=== BRIEF ===
Repeat exactly the lines of the material below that run from the "Seu apoio conta muito!" line to the "Tehničke Kartice" line, including both, and do not carry over any pictures.

=== EXCERPTED RECORDS ===
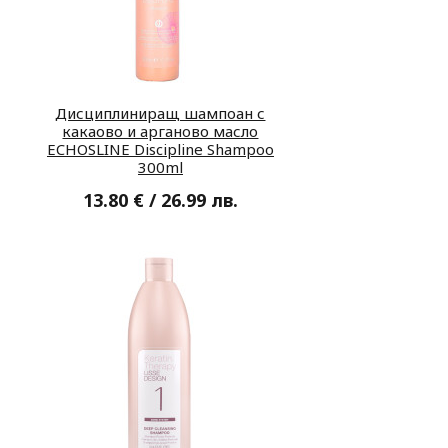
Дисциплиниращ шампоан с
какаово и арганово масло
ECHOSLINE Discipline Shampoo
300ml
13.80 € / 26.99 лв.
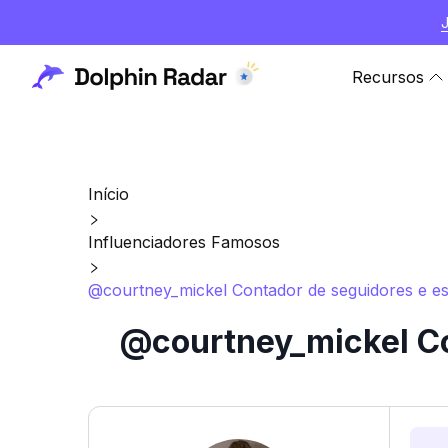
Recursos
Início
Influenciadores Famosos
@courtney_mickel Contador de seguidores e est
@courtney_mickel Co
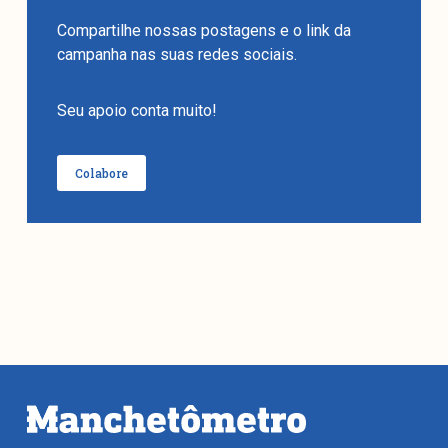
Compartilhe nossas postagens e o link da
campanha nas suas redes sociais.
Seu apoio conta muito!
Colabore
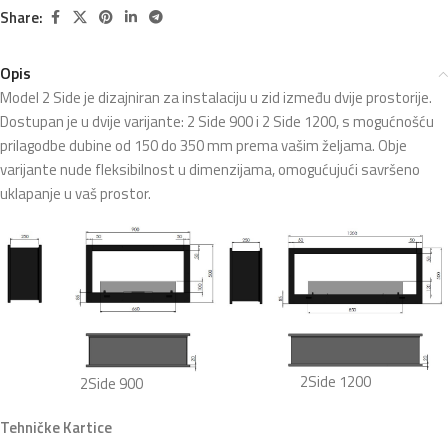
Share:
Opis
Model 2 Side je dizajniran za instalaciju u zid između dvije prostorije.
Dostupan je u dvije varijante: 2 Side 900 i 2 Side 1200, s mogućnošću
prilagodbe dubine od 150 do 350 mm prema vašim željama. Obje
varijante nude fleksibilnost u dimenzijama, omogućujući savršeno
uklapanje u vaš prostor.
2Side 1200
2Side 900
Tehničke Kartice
* * *
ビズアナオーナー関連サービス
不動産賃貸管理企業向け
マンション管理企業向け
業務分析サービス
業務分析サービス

=== RESPONSE FOR THIS EXERCISE ===
Seu apoio conta muito!
Colabore
Share:
Opis
Model 2 Side je dizajniran za instalaciju u zid između dvije prostorije.
Dostupan je u dvije varijante: 2 Side 900 i 2 Side 1200, s mogućnošću
prilagodbe dubine od 150 do 350 mm prema vašim željama. Obje
varijante nude fleksibilnost u dimenzijama, omogućujući savršeno
uklapanje u vaš prostor.
2Side 1200
2Side 900
Tehničke Kartice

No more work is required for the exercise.